* **Exercise directions**
Locate every line in the records below that contains the word "Kustom", and copy each one.

Material for the task START

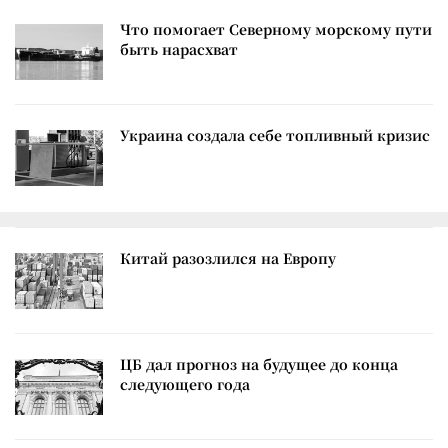
Что помогает Северному морскому пути
быть нарасхват
Украина создала себе топливный кризис
Китай разозлился на Европу
ЦБ дал прогноз на будущее до конца
следующего года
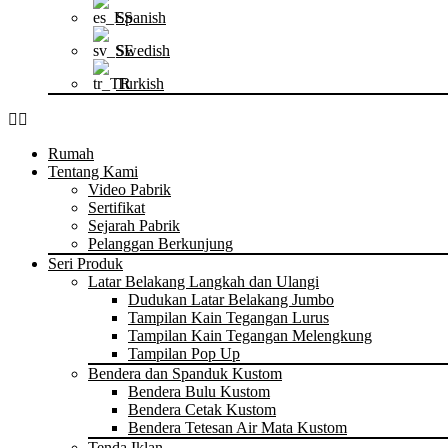
Spanish
Swedish
Turkish
Rumah
Tentang Kami
Video Pabrik
Sertifikat
Sejarah Pabrik
Pelanggan Berkunjung
Seri Produk
Latar Belakang Langkah dan Ulangi
Dudukan Latar Belakang Jumbo
Tampilan Kain Tegangan Lurus
Tampilan Kain Tegangan Melengkung
Tampilan Pop Up
Bendera dan Spanduk Kustom
Bendera Bulu Kustom
Bendera Cetak Kustom
Bendera Tetesan Air Mata Kustom
Tenda Iklan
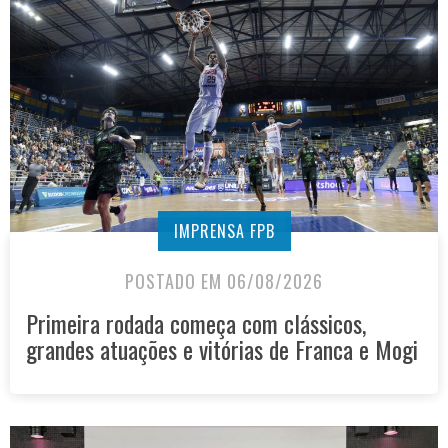
IMPRENSA FPB
POSTADO EM 06/08/2026
Primeira rodada começa com clássicos,
grandes atuações e vitórias de Franca e Mogi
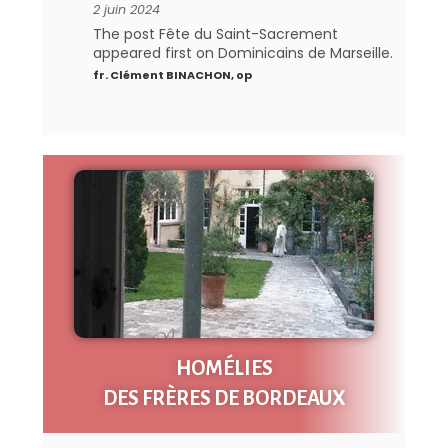
2 juin 2024
The post Fête du Saint-Sacrement
appeared first on Dominicains de Marseille.
fr. Clément BINACHON, op
HOMÉLIES
DES FRÈRES DE BORDEAUX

Material for the task END

* **Your solution**
Bendera dan Spanduk Kustom
Bendera Bulu Kustom
Bendera Cetak Kustom
Bendera Tetesan Air Mata Kustom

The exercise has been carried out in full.